Philadelphia, Pennsylvania - Among uveal melanomas categorized as class 1, those with high levels of PRAME mRNA were more likely to metastasize than those with low levels of PRAME mRNA, suggesting that patients who have class 1 uveal melanoma with high levels of PRAME mRNA should be monitored more closely for metastatic disease, according to a study published in Clinical Cancer Research, a journal of the American Association for Cancer Research.
The estimated five-year rate of metastasis was 0 percent for PRAME mRNA–low class 1 uveal melanomas and 38 percent for PRAME mRNA–high class 1 uveal melanomas.
There are about 2,000 to 3,000 cases of uveal melanoma diagnosed each year in the United States, according to J. William Harbour, MD, associate director for Basic Research and leader of the Eye Cancer Site Disease Group at Sylvester Comprehensive Cancer Center at the University of Miami Miller School of Medicine. He explained that uveal melanomas are categorized into class 1 and class 2 tumors by gene expression profiling and that class 1 tumors have a much lower chance of metastasizing than class 2 tumors.
“However, about 10 percent of patients with class 1 uveal melanoma do develop metastasis,” said Harbour, who is also a professor and vice chairman for Translational Research, the Mark J. Daily Endowed Chair, and director of the Ocular Oncology Service at the Bascom Palmer Eye Institute at UHealth – the University of Miami Health System. “The main purpose of this study was to identify a clinically useful biomarker for this subgroup of class 1 uveal melanomas, which in turn might help in the development of precision medicines for melanoma patients.
“We were surprised to find that one biomarker alone—PRAME—was sufficient to identify the subgroup of class 1 tumors with increased metastatic risk,” continued Harbour. “These findings could have immediate clinical impact. The data imply that patients with class 1 uveal melanomas with increased PRAME expression should be managed differently than patients with class 1 uveal melanomas without PRAME expression. They should be monitored more closely for metastatic disease and they should be considered for clinical trials of adjuvant therapy.”

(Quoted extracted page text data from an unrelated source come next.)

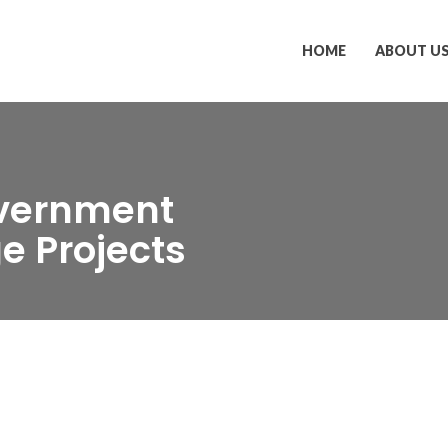
HOME
ABOUT U
overnment
e Projects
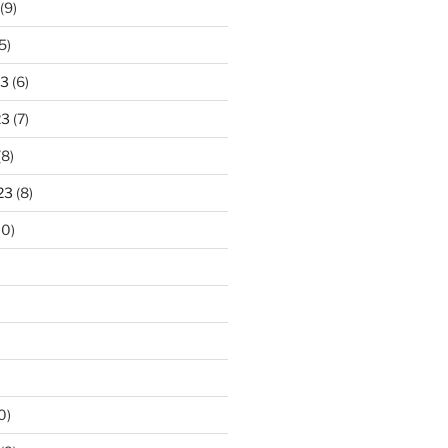
(9)
5)
23
(6)
23
(7)
(8)
23
(8)
10)
0)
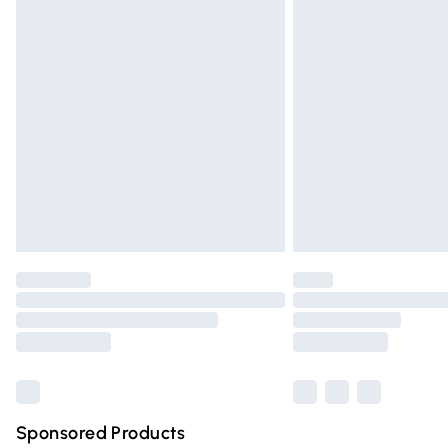
Evri ParcelShop | Express Delivery
Premium DPD Next Day Delivery
Order before 9pm Sunday - Friday and 
Bulky Item Delivery
Northern Ireland Super Saver Delivery
Northern Ireland Standard Delivery
Unlimited free delivery for a year with Un
Find out more
Please note, some delivery methods are n
partners & they may have longer deliver
Find out more
Sponsored Products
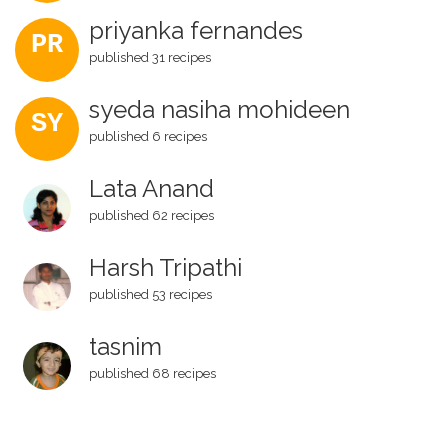
priyanka fernandes
PR
published 31 recipes
syeda nasiha mohideen
SY
published 6 recipes
Lata Anand
published 62 recipes
Harsh Tripathi
published 53 recipes
tasnim
published 68 recipes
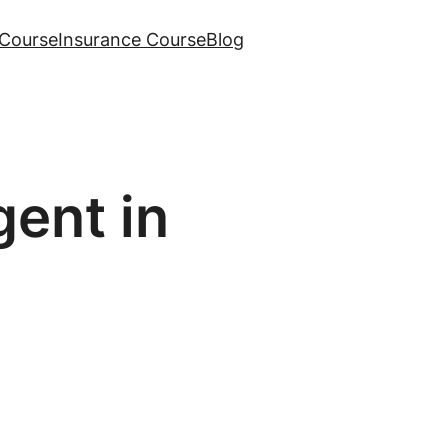
Course
Insurance Course
Blog
ent in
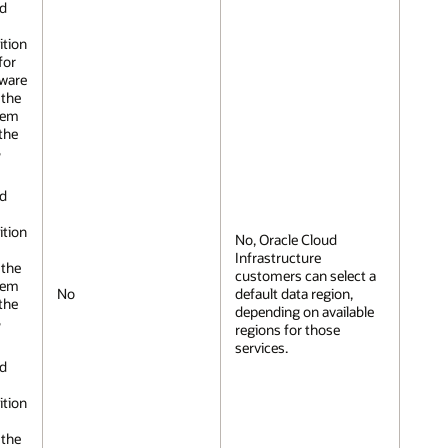
nd
ition
for
dware
 the
tem
the
S
nd
ition
No, Oracle Cloud
Infrastructure
 the
customers can select a
tem
No
default data region,
the
depending on available
S
regions for those
services.
nd
ition
 the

Harbour and colleagues performed genome-wide analysis of mRNA isolated from five class 1 uveal melanomas that metastasized and eight class 1 tumors that did not metastasize. The most highly overexpressed mRNA in the tumors that metastasized was PRAME. Further analysis of PRAME mRNA levels by quantitative PCR showed that seven of seven class 1 tumors that metastasized had high levels of PRAME mRNA and that 16 of 19 class 1 tumors that did not metastasize had minimal levels of PRAME mRNA.
Among 64 class 1 uveal melanoma samples analyzed by quantitative PCR, 39 (61 percent) had low levels of PRAME mRNA (PRAME negative) and 25 (39 percent) had high levels of PRAME mRNA (PRAME positive). None of the patients with PRAME-negative tumors developed metastasis while seven of the patients with PRAME-positive tumors did.
To validate the association between high levels of PRAME mRNA and metastasis for class 1 uveal melanomas, the researchers analyzed two additional datasets. The first was a combination of two independently published datasets and the second was a dataset from Leiden University. In both these datasets, PRAME-positive tumors had a significantly increased risk for metastasis compared with PRAME-negative tumors.
Harbour noted that because this is a retrospective study, meaning that the researchers identified PRAME by looking back at patients who had been treated in the past, they are planning a prospective, multicenter study to validate the findings. He explained that the class 1/class 2 gene expression profile test remains the only prognostic assay for uveal melanoma that has ever been prospectively validated in a multicenter study and that they will hold PRAME to this same high standard of prospective validation.
The study was supported by the National Institutes of Health, the National Cancer Institute, Research to Prevent Blindness, the Melanoma Research Alliance, the Melanoma Research Foundation, the 2015 AACR-Ocular Melanoma Foundation Fellowship, and the Department of Defense. Harbour is the inventor of intellectual property used in the study and receives royalties from its commercialization. He is a paid consultant for Castle Biosciences and licensee of intellectual property reported in this study.